Slow algorithm used for string merging

Stephan Tobies Stephan.Tobies@nokia.com
Tue Mar 30 06:52:00 GMT 2004


Hi,

I have a project where switching from gcc-2.95.x to gcc 3.2.2 has 
brought linking time from 10s to ~1h. (Yes, it is a really large 
project.) After some profiling, I have found that the merge_strings 
routine seems to be responsible to most of this time. Further analysis 
shows that the number of collisions in the hash table is causing the 
trouble.

I have seen other references to this problem, where the suggestion was 
to use the --fno-merge-strings option to gcc to solve the problem. 
Unfortunately, this does not really help this much because most of the 
strings that seem to be merged are debug information, which is always 
stored as mergable strings in the object files. Ok, there should be an 
option in gcc that also allows to generate debug info as non-mergable, 
but that does not solve the problem that the algorithm for string 
merging used by ld is rather poor and could use some improvement.

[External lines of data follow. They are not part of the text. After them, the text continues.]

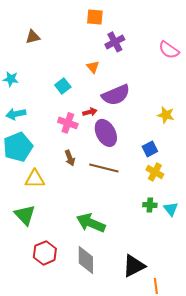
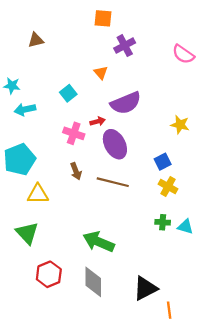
cyan arrow: (16, 114) -> (25, 109), moved
cyan triangle: (171, 209) -> (185, 227), turned -35

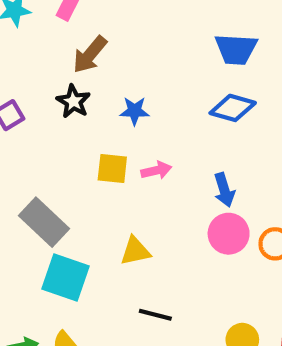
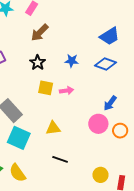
blue trapezoid: (236, 49) -> (110, 36), turned -40
black star: (73, 101) -> (38, 63), moved
blue star: (135, 111) -> (72, 61), moved
blue arrow: (224, 190) -> (110, 103), moved, turned 49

The --traditional-format option does not seem to solve the problem (at 
least not in my experiments) - I assume that this option is either 
ignored when generating stabs debug info, or it is only considered when 
writing thigs to a file, but not during the merging phase, which causes 
the hash tables to be built and then thrown away.

My question is: are there plans to work on this issue, or are there even 
some patches floating around that would solve this? Before I sit down 
and start writing patches for ld, I would like to check if there is not 
somebody else who has already done so, and, of course, if such patches 
would be welcome by the ld maintainers.